This page describes the computer cluster used for computational biology and other purposes, commonly known as van-halen. All information regarding the cluster should be put here so that there isn't a single point of user failure.
The cluster is located in the server room in Lilybank Gardens. The hardware currently consists of a Netshelter VL Value Line - 42U 600X1070MM rack, an HP V1810G 48 Port Ethernet Switch (model number J9660A) and 7 Intel SR1690WBR Server Systems. One of the servers is designated as a head node, which has a DVD-ROM built in (van-halen) and the rest are compute nodes.
The cluster is set up so that the connections between the head node and the compute nodes are on a private network, with the head node also connected to the DCS network. For this purpose, the switch has had two VLANs set up, public(1) and private(100). The ports on the switch are untagged, so traffic cannot span the two VLANs. The head node takes care of routing all traffic between the compute nodes and the outside world.

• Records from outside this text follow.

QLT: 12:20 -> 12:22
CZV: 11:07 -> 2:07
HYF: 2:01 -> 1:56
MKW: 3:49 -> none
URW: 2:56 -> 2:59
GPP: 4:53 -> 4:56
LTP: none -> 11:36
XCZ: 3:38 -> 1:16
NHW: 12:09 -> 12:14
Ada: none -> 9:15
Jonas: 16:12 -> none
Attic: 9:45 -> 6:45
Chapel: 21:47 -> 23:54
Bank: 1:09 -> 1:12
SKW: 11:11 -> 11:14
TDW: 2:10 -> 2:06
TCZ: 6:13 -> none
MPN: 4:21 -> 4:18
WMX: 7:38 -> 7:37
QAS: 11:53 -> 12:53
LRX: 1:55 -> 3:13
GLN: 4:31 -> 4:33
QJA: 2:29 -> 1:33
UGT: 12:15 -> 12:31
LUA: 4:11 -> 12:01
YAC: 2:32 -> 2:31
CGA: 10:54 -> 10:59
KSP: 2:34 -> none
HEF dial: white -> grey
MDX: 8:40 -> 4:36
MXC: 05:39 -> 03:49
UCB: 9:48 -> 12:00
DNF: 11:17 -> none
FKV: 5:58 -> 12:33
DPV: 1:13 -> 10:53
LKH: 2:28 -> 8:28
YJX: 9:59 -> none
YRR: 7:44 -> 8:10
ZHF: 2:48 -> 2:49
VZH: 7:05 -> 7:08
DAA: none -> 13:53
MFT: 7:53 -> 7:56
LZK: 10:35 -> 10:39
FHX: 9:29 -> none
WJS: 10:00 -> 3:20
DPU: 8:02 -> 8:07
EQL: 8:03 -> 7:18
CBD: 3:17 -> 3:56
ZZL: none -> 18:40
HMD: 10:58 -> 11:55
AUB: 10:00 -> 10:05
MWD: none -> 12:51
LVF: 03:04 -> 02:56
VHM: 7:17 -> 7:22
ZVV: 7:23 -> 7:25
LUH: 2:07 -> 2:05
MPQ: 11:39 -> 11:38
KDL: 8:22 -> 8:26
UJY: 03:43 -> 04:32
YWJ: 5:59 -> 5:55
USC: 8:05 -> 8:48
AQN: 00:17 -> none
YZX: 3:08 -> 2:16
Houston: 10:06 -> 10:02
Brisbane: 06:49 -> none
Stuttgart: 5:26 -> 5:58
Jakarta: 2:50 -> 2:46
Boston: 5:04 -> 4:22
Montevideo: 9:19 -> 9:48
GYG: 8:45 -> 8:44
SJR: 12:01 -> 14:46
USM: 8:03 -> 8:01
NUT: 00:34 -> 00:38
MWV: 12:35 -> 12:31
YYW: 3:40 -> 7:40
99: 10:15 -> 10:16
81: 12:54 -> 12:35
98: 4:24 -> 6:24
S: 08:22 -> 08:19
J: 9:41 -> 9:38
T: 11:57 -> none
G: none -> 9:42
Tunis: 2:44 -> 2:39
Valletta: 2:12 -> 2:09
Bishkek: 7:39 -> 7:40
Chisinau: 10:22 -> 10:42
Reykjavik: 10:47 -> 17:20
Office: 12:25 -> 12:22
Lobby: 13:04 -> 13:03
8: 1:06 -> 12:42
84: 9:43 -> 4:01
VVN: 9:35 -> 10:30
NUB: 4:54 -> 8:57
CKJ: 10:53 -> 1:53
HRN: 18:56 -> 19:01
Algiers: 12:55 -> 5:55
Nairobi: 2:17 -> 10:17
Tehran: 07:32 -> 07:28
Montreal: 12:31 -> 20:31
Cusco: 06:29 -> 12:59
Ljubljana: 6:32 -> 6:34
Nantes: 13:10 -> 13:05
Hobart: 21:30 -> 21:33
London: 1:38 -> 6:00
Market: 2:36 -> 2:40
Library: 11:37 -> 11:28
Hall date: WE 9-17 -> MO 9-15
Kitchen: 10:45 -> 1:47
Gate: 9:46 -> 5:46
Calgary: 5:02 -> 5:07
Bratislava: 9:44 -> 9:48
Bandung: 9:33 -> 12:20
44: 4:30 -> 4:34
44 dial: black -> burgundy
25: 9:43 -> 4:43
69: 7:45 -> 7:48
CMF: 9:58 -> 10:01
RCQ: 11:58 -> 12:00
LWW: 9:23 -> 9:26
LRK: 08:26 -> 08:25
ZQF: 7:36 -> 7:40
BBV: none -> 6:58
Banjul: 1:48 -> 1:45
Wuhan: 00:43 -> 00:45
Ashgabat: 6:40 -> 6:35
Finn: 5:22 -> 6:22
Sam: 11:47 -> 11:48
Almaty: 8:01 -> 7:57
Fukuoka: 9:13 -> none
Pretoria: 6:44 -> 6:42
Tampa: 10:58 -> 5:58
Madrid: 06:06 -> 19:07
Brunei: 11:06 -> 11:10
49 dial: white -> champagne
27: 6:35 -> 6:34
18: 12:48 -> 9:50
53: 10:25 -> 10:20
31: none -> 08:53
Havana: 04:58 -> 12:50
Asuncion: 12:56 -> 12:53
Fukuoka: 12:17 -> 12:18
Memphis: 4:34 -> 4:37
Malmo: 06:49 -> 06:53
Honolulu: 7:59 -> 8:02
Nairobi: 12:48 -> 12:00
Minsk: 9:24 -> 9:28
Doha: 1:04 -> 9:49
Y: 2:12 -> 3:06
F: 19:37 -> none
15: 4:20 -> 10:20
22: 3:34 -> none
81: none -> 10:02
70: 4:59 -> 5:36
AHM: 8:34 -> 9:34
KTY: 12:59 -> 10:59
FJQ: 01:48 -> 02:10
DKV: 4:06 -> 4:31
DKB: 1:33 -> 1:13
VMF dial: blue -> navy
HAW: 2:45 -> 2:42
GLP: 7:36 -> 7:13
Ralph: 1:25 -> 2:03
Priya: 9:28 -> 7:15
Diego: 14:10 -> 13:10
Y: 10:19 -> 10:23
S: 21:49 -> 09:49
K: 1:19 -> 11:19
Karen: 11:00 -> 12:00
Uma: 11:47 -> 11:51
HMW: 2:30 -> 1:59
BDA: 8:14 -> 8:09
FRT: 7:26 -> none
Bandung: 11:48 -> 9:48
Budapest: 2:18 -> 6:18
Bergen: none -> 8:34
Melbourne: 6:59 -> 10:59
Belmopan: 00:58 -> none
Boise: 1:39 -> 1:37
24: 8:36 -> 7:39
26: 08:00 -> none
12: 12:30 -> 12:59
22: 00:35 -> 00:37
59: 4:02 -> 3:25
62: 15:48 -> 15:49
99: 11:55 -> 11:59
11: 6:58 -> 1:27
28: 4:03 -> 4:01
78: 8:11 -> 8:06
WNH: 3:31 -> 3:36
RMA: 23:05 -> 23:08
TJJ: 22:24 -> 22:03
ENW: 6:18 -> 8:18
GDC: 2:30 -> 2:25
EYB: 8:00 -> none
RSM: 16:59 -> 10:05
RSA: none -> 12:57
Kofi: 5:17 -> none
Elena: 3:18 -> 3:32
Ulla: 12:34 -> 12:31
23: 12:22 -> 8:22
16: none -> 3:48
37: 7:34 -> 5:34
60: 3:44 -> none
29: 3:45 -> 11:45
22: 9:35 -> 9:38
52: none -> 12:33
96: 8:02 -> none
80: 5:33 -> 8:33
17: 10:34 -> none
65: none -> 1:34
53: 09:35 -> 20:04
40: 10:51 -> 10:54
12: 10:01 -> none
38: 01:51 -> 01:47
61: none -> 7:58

The cluster is running Rocks 6.0, which is based on CentOS 6.2. This distribution is specifically designed for clusters and has the ability to automatically install and update OS images on each of the compute nodes. Details of configuration and administration are in CompBioCluster/ClusterAdministration
Accessing the cluster
The cluster can only be accessed using ssh. In particular, the only node that can be accessed is the head node (van-halen), and the connection must be from inside the university network. Files can be copied over to the head node using scp and it is also possible to copy files inward (from a computer on the university network to the current node you are on).
Home directories are at /home/<username>. In particular, the home directories reside on the head node and are NFS mounted to /home on the compute nodes. This means that it is possible to access files from your home directory on any node. However, there is only roughly 460GB available on /home and there are no quotas in place. This means that you must take care with the amount of files you place in home so as to stop it getting too full and blocking other users from using the cluster. When you are finished using data, please delete it from your directory.
If you need more space when running a job or are running jobs that access files a lot, there are also partitions on each of the compute nodes that may be used. These are mounted on /state/partition1. Files can be copied here ahead of processing, or the results of processing can also be stored here. However, it is not possible to access these partitions from outside the node, so when a job is finished it should copy any results out. Files on these partitions should also be considered continually at risk and may disappear at any time. These partitions are also roughly 460GB in size, so again please be careful what you are placing on them. It is worthwhile knowing that NFS can be quite slow, so if you are accessing files on /home a lot, your jobs can slow right down because of network latency.
There are currently no backups of the cluster, so your data may disappear at any time. Please copy important information somewhere else.
Running jobs on the cluster
Sun Grid Engine (now known as Oracle Grid Engine) version 6.2u5, is used as the job scheduling tool. These tools must be used to run jobs on the cluster; in particular, do not run jobs as standalone processes, either on the head node or on a compute node. This will ensure that cluster resources are shared out fairly and evenly and will ensure that a high throughput is maintained.